Quds-Tag neu denken – denn es geht nicht nur um Palästina

Der Internationale Al-Quds-Tag ist ein weltweiter Demonstrationstag der Unterdrückten gegen die Unterdrücker verdeutlicht am Kernkonflikt der Zeit, der ethnischen Säuberung Palästinas. Genau mit dieser Absicht wurde der Tag von Imam Chomeini nach der Islamischen Revolution im Iran 1979 ausgerufen und findet jeweils am letzten Freitag des Monats Ramadan statt [1]. Da in der Westlichen Welt der Freitag kein Feiertag ist, wird in der Regel der darauffolgende Samstag gewählt, oder – wenn der darauffolgende Samstag mit dem Fest am Ende des Monats Ramadan kollidieren könnte – der Samstag vor dem weltweiten Quds-Tag am Freitag.



Dieses Jahr ist das der Samstag, 23. April 2022. Während in London mit einer Demonstration mit Zehntausenden von Teilnehmern gerechnet wird, wurde der traditionelle Demonstrationszug in Berlin zum dritten Mal in Folge abgesagt.

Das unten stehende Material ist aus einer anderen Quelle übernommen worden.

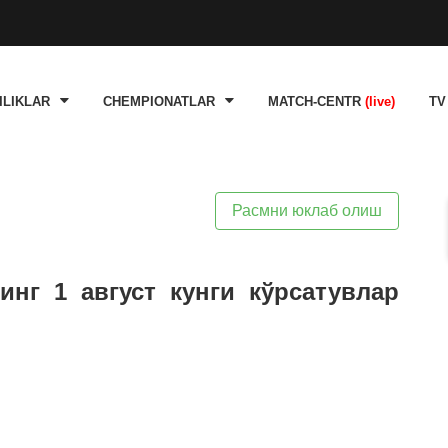
ILIKLAR
CHEMPIONATLAR
MATCH-CENTR
(live)
TV
Расмни юклаб олиш
инг 1 август кунги кўрсатувлар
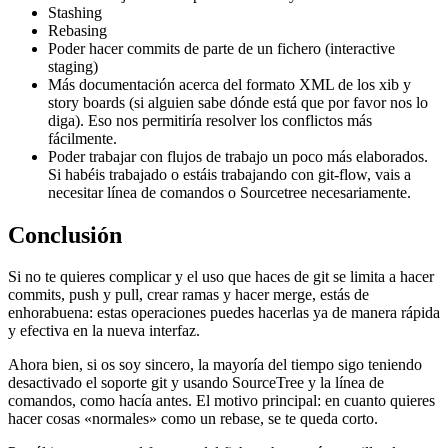
Stashing
Rebasing
Poder hacer commits de parte de un fichero (interactive
staging)
Más documentación acerca del formato XML de los xib y
story boards (si alguien sabe dónde está que por favor nos lo
diga). Eso nos permitiría resolver los conflictos más
fácilmente.
Poder trabajar con flujos de trabajo un poco más elaborados.
Si habéis trabajado o estáis trabajando con git-flow, vais a
necesitar línea de comandos o Sourcetree necesariamente.
Conclusión
Si no te quieres complicar y el uso que haces de git se limita a hacer
commits, push y pull, crear ramas y hacer merge, estás de
enhorabuena: estas operaciones puedes hacerlas ya de manera rápida
y efectiva en la nueva interfaz.
Ahora bien, si os soy sincero, la mayoría del tiempo sigo teniendo
desactivado el soporte git y usando SourceTree y la línea de
comandos, como hacía antes. El motivo principal: en cuanto quieres
hacer cosas «normales» como un rebase, se te queda corto.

Stattdessen finden dezentral kleinere Veranstaltungen statt, die in einer Live-Online-Schaltung zusammengefasst werden sollen [2]. In der islamischen Welt nehmen Millionen von Muslimen an den Demonstrationen teil.

Nach über vier Jahrzehnten Teilnahme an den Demonstrationen in Deutschland, erlaube ich mir angesichts der aktuellen Entwicklung der Welt und deren Auswirkungen auf meine Heimat Deutschland einen Blick in die Zukunft des Quds-Tages in und für Deutschland. Dazu müssen die bisherigen Erfolge und Misserfolge genau so realistisch eingeschätzt werden, wie das Potential, das für solch eine Veranstaltung besteht. Über 40 Jahre wird in Deutschland am Quds-Tag friedlich demonstriert. In den 1980er Jahren waren teilweise über 10.000 Demonstranten auf deutschen Straßen. Dem Staatsapparat ist es im Laufe von fast drei Jahrzehnten gelungen, die Demonstranten (und die Organisationen, die dahinterstanden) Stück für Stück zu spalten, zu zermürben und vom Quds-Tag abzubringen. Heute können sich die meisten Teilnehmer gar nicht mehr vorstellen, dass einstmals der Quds-Tag mehrheitlich von sunnitischen Geschwistern getragen worden ist. Die staatlichen Repressionsmaßnahmen gegen Organisationen wie Milli Görüsch bei gleichzeitigem „Angebot“, dass ihre Moscheen unangetastet bleiben, wenn sie sich vom Quds-Tag abkehren, hat seine Wirkung nicht verfehlt. Am Ende blieb ein Kern von guten 1000 Demonstranten – die von der „Lügenpresse“ regelmäßig auf wenige Hundert heruntergedichtet worden sind – die nach Berlin gereist sind, um am Quds-Tag mitzudemonstrieren.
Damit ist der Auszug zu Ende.